Is It Ok To Be A Loner
Is It Ok To Be A Loner? Ever since I was a little kid I’ve been a bit of a loner. Sure, I had my best friend at home but she wasn’t exactly an active part of my daily or even weekly routine. If we were together then it would typically be because we wanted something from each other (like food). She didn’t know what to do when I came over so she usually sat on her butt watching TV while I played video games.
I’m not saying that’s bad, but sometimes I feel like I got teased and ridiculed by my classmates for having such a boring friend. The truth is, however, I think I’ve become much happier as an adult. In fact, some people might say I became “too” happy. There are days where I just want to stay inside all day long, watch movies, read books, play video games, and hang out with no one else than my cat.
Most of these days pass without me feeling lonely. When they do happen, I remember why I’m doing this and try to make sure I get back into the groove of things as soon as possible. Of course, there are also times where I miss hanging out with friends and family members more often. But, during those times I remind myself that I have plenty going on in my life already and don’t need anyone else’s approval to enjoy it.
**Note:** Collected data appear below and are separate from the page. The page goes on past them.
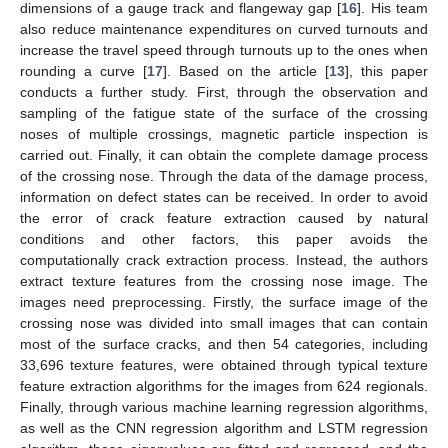
dimensions of a gauge track and flangeway gap [
16
]. His team
also reduce maintenance expenditures on curved turnouts and
increase the travel speed through turnouts up to the ones when
rounding a curve [
17
]. Based on the article [
13
], this paper
conducts a further study. First, through the observation and
sampling of the fatigue state of the surface of the crossing
noses of multiple crossings, magnetic particle inspection is
carried out. Finally, it can obtain the complete damage process
of the crossing nose. Through the data of the damage process,
information on defect states can be received. In order to avoid
the error of crack feature extraction caused by natural
conditions and other factors, this paper avoids the
computationally crack extraction process. Instead, the authors
extract texture features from the crossing nose image. The
images need preprocessing. Firstly, the surface image of the
crossing nose was divided into small images that can contain
most of the surface cracks, and then 54 categories, including
33,696 texture features, were obtained through typical texture
feature extraction algorithms for the images from 624 regionals.
Finally, through various machine learning regression algorithms,
as well as the CNN regression algorithm and LSTM regression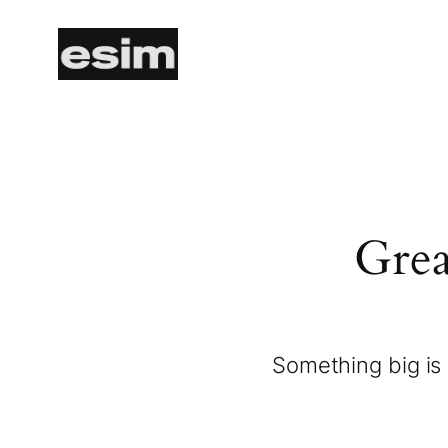
Grea
Something big is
The reason I write about this topic today is because I recently heard someone say that if you’re a loner then you probably have depression. After thinking about it for awhile, I started wondering if there really is anything wrong with spending time alone once in awhile. Sure, maybe you never talk to your parents. You may never go out with your friends. And you definitely never call any of them.
But, does that mean you should start taking medication? Does it mean you shouldn’t try to find new friends? Does it mean you won’t ever experience true love?
Studies seem to indicate that being a loner can lead to happiness for the individual and could actually be good for your health. This research suggests that being a loner doesn’t necessarily mean you will live a life full of misery.
One Study On Loneliness & Happiness
A recent study published in the Journal of Research in Personality indicates that loneliness isn’t always bad for us. According to researcher Dr. Ronda Cohen, socializing too often can cause us to lose our sense of self-worth. As a result, we could end up becoming very unhappy.
In her study, Cohen interviewed several hundred college students who either lived off campus or had apartments nearby. Her results showed that most of these students spent around two hours per week interacting with others outside of class. What she found interesting was that many of these same students viewed themselves as “lonely.”
What this indicated to Cohen was that although these students believed they needed to spend more time with their peers, they still felt their lives lacked purpose. They weren’t fully satisfied with how their lives were progressing.
It seems that for these students, their lack of connection with others was causing them to feel empty inside. One way to deal with this problem would be to reach out to friends and family members more often. Another solution would be to look for meaningful ways to fill this void within yourself.
Another Study On Loneliness
This study has led me to wonder whether some of us might be better off spending time alone instead of constantly seeking out new friendships. One thing I do know is that if I’m missing out on valuable opportunities to meet new people, I’ll certainly take advantage of them sooner rather than later.
The study mentioned above revealed that living far away from your loved ones can have a negative effect on your well-being. Spending time with your family can help improve your moods and feelings of fulfillment. These researchers discovered that loneliness occurs when you feel disconnected from others.
Spending Time With Yourself
If you believe you’re going through a phase where you’re struggling with finding meaning in your life, consider using some free resources online to connect with others. For example, you can join groups on Facebook, MySpace, and Twitter. Or you can use services like Meetup.com, Classmates.com, Yahoo! Groups, Google Groups, LiveJournal, and blogs.
You can also check out sites like eHarmony and Match.com. These services offer users a chance to interact with hundreds of singles looking for relationships.
Also, keep in mind that you don’t need to leave your house to have fun. Your local library, bookstore, movie theater, supermarket, park, zoo, aquarium, museum, and even school gymnasium are all great places to meet new people and possibly make lifelong friends.
As I said before, I used to be a loner. At least, that’s what I thought. Recently, though, I realized that I am capable of enjoying myself almost every single day. Why? Because I decided to change my perspective on what it means to be a loner. Instead of labeling people like me as losers, I now see them as people who are trying to figure things out.